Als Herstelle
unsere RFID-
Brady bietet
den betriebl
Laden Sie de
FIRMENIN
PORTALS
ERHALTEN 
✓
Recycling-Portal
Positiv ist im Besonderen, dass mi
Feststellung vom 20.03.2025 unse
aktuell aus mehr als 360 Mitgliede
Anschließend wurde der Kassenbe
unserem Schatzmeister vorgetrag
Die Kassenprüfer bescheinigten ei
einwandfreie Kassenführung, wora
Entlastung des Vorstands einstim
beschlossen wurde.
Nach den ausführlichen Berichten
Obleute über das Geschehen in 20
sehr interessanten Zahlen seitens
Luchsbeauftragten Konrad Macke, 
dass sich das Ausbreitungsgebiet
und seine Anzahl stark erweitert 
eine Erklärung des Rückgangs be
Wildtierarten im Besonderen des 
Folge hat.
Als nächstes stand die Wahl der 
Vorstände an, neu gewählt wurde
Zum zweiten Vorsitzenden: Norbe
§ §
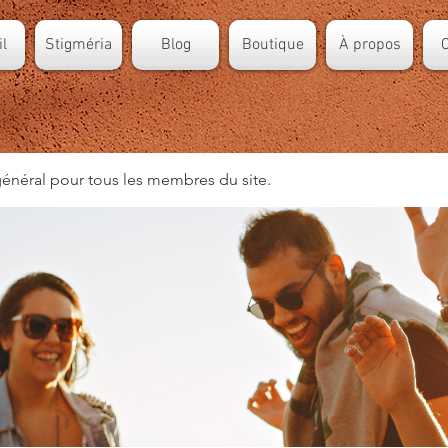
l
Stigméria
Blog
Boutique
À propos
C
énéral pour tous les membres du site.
§ §
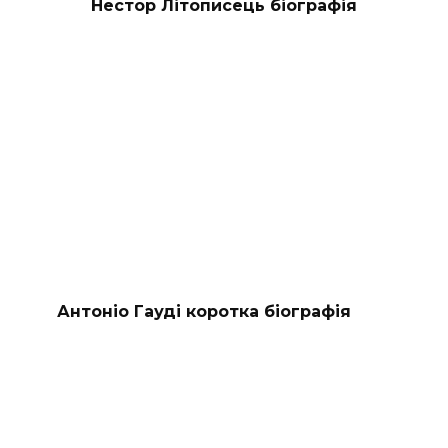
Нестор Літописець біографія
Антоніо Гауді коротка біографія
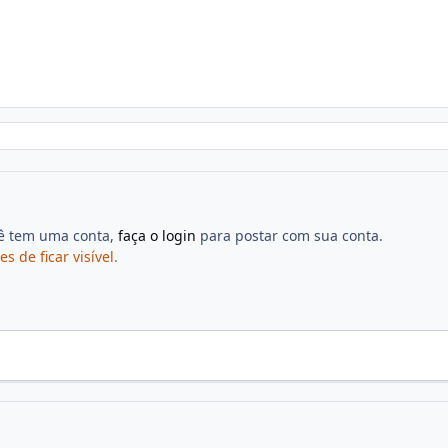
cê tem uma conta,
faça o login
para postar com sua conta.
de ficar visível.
§ §
[Problem statement] Both the line containing "Als Herstelle" and the line containing "Entlastung des Vorstands einstim" belong in the answer. Print them and every line above that falls between them exactly, and no others.

[Output below]
Als Herstelle
unsere RFID-
Brady bietet
den betriebl
Laden Sie de
FIRMENIN
PORTALS
ERHALTEN 
✓
Recycling-Portal
Positiv ist im Besonderen, dass mi
Feststellung vom 20.03.2025 unse
aktuell aus mehr als 360 Mitgliede
Anschließend wurde der Kassenbe
unserem Schatzmeister vorgetrag
Die Kassenprüfer bescheinigten ei
einwandfreie Kassenführung, wora
Entlastung des Vorstands einstim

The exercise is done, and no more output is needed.